On CNBC's "Fast Money," Guy Adami said he agrees with Goldman Sachs' upgrade on Twitter Inc (NYSE: TWTR) as the stock should benefit from increased traffic during the crisis. He is concerned about the ad spending, but he thinks that traders who want to play the market can buy some at the current price level.

Dan Nathan sees Twitter as a valuable utility for the users, but the company is not growing sales at a rate one might expect for a growth company valued this way. If it drops to high to mid teens, the stock would be amazingly cheap, said Nathan.

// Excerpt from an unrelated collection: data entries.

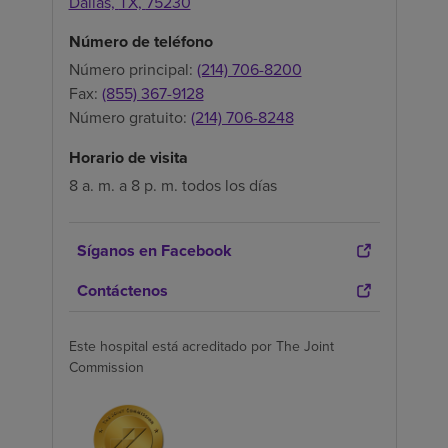
Dallas,
TX,
75230
Número de teléfono
Número principal:
(214) 706-8200
Fax:
(855) 367-9128
Número gratuito:
(214) 706-8248
Horario de visita
8 a. m. a 8 p. m. todos los días
Síganos en Facebook
Contáctenos
Este hospital está acreditado por The Joint
Commission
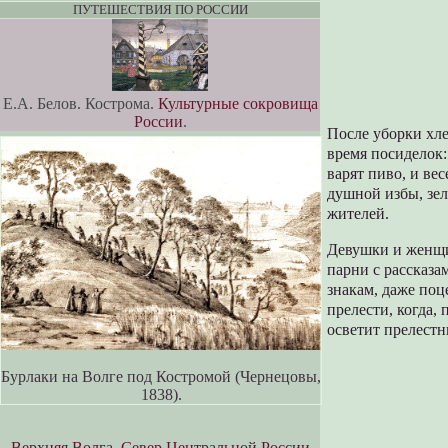
ПУТЕШЕСТВИЯ ПО РОССИИ
Е.А. Белов. Кострома.
Культурные сокровища
России
.
После уборки хле
время
посиделок:
варят пиво, и ве
душной избы, зел
жителей.
Девушки и женщи
парни с рассказа
знакам, даже поц
прелести, когда,
осветит прелестн
Бурлаки на Волге под Костромой (Чернецовы,
1838).
Верхняя Волга, Север Центральной России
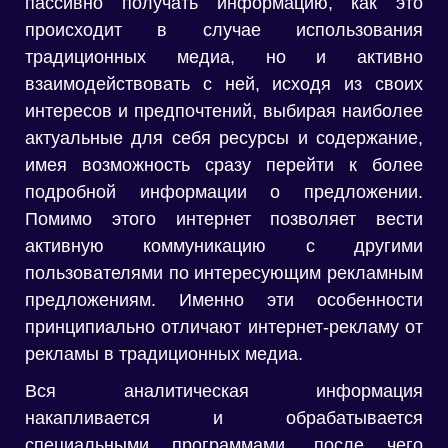
пассивно получать информацию, как это
происходит в случае использования
традиционных медиа, но и активно
взаимодействовать с ней, исходя из своих
интересов и предпочтений, выбирая наиболее
актуальные для себя ресурсы и содержание,
имея возможность сразу перейти к более
подробной информации о предложении.
Помимо этого интернет позволяет вести
активную коммуникацию с другими
пользователями по интересующим рекламным
предложениям. Именно эти особенности
принципиально отличают интернет-рекламу от
рекламы в традиционных медиа.
Вся аналитическая информация
накапливается и обрабатывается
специальными программами, после чего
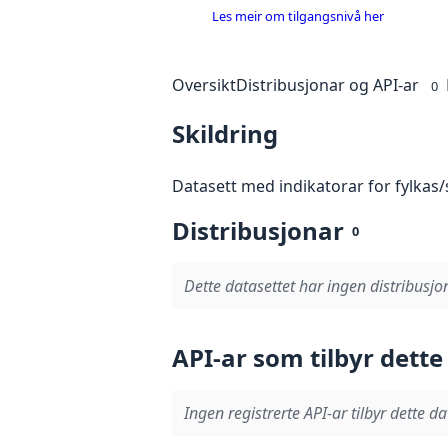
Les meir om tilgangsnivå her
Oversikt
Distribusjonar og API-ar
0
Skildring
Datasett med indikatorar for fylkas/
Distribusjonar
0
Dette datasettet har ingen distribusjo
API-ar som tilbyr dette
Ingen registrerte API-ar tilbyr dette da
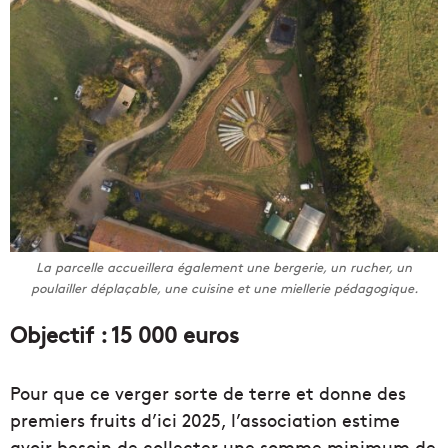
La parcelle accueillera également une bergerie, un rucher, un
poulailler déplaçable, une cuisine et une miellerie pédagogique.
Objectif : 15 000 euros
Pour que ce verger sorte de terre et donne des
premiers fruits d’ici 2025, l’association estime
avoir besoin de collecter une somme minimum de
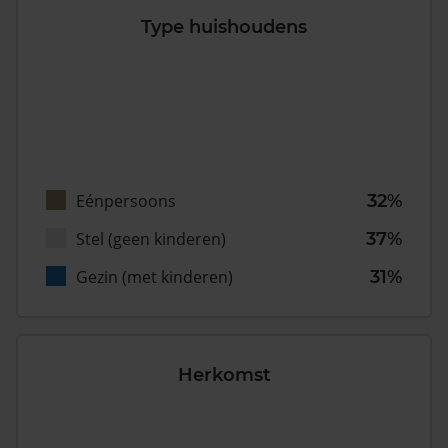
Type huishoudens
Eénpersoons
32%
Stel (geen kinderen)
37%
Gezin (met kinderen)
31%
Herkomst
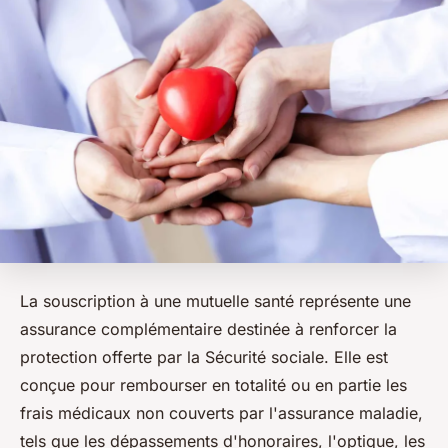
La souscription à une mutuelle santé représente une
assurance complémentaire destinée à renforcer la
protection offerte par la Sécurité sociale. Elle est
conçue pour rembourser en totalité ou en partie les
frais médicaux non couverts par l'assurance maladie,
tels que les dépassements d'honoraires, l'optique, les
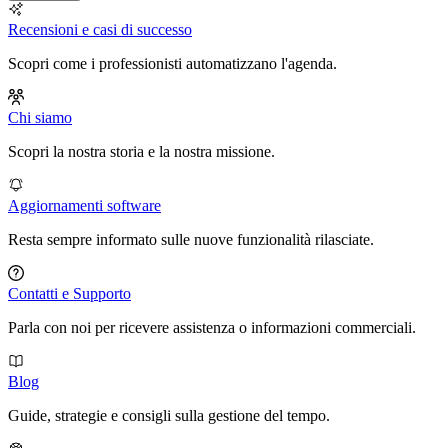
Recensioni e casi di successo
Scopri come i professionisti automatizzano l'agenda.
Chi siamo
Scopri la nostra storia e la nostra missione.
Aggiornamenti software
Resta sempre informato sulle nuove funzionalità rilasciate.
Contatti e Supporto
Parla con noi per ricevere assistenza o informazioni commerciali.
Blog
Guide, strategie e consigli sulla gestione del tempo.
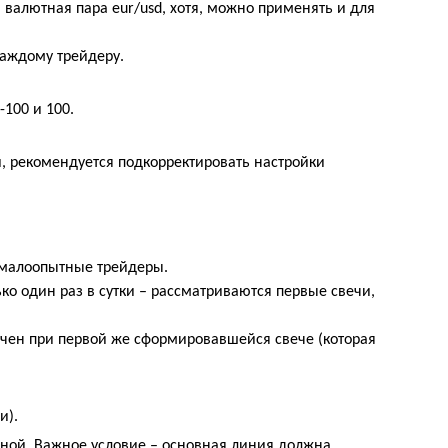
я валютная пара
eur
/
usd
, хотя, можно применять и для
каждому трейдеру.
-100 и 100.
, рекомендуется подкорректировать настройки
е малоопытные трейдеры.
ько один раз в сутки – рассматриваются первые свечи,
лучен при первой же сформировавшейся свече (которая
и).
ной. Важное условие – основная линия должна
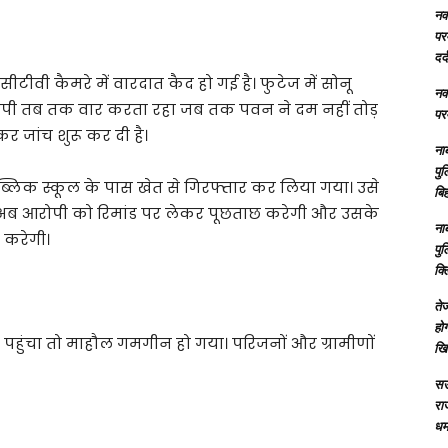
नक्
परम
दर्
ीवी कैमरे में वारदात कैद हो गई है। फुटेज में सोनू
नक्
रोपी तब तक वार करता रहा जब तक पवन ने दम नहीं तोड़
परम
र जांच शुरू कर दी है।
ना
पु
लिक स्कूल के पास खेत से गिरफ्तार कर लिया गया। उसे
बिह
लिस अब आरोपी को रिमांड पर लेकर पूछताछ करेगी और उसके
ना
 करेगी।
पु
क्
तेज
होग
पहुंचा तो माहौल गमगीन हो गया। परिजनों और ग्रामीणों
खि
सऊ
रा
धमा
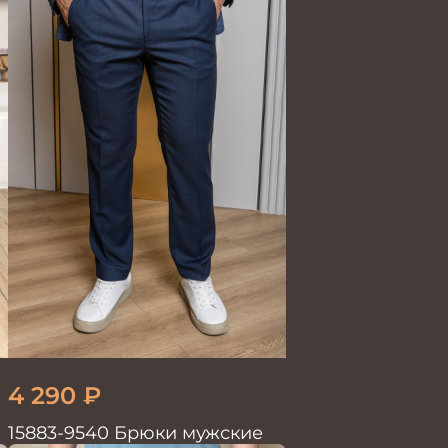
4 290
₽
15883-9540 Брюки мужские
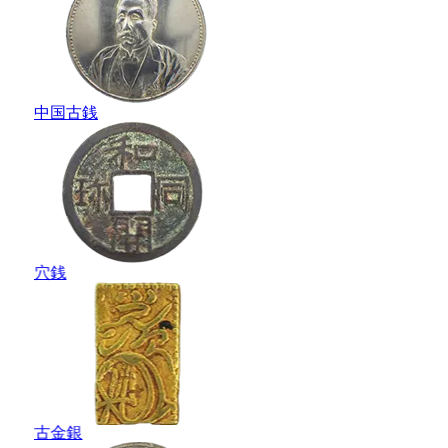
中国古銭
穴銭
古金銀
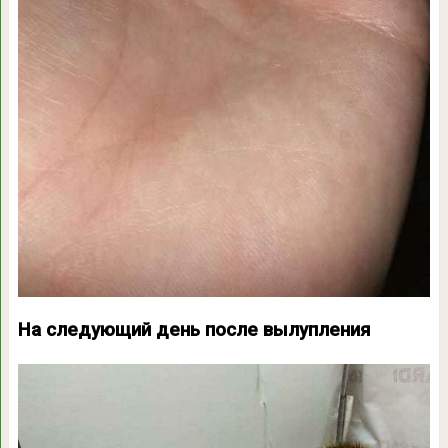
На следующий день после вылупления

See Also: Tesla Analysts Dissect 'Surprisingly Strong' Q1 Deliveries Data

Tim Seymour spoke about AT&T Inc. (NYSE: T). He thinks the stock traded lower Friday as investors listened to the downgrade from MoffettNathanson, which now has a $23 price target for the stock. Seymour explained the company wanted to become more cyclical, but it has done so in the recession and now, investors are concerned about its debt. He has a long position in the name and he added the company now has a lower financing costs.

Steve Grasso would be a seller of Tesla Inc (NASDAQ: TSLA) because going forward delivery numbers are going to be disappointed. Nathan is concerned people won't be able to afford Tesla's cars during the recession. He thinks the stock should be trading lower.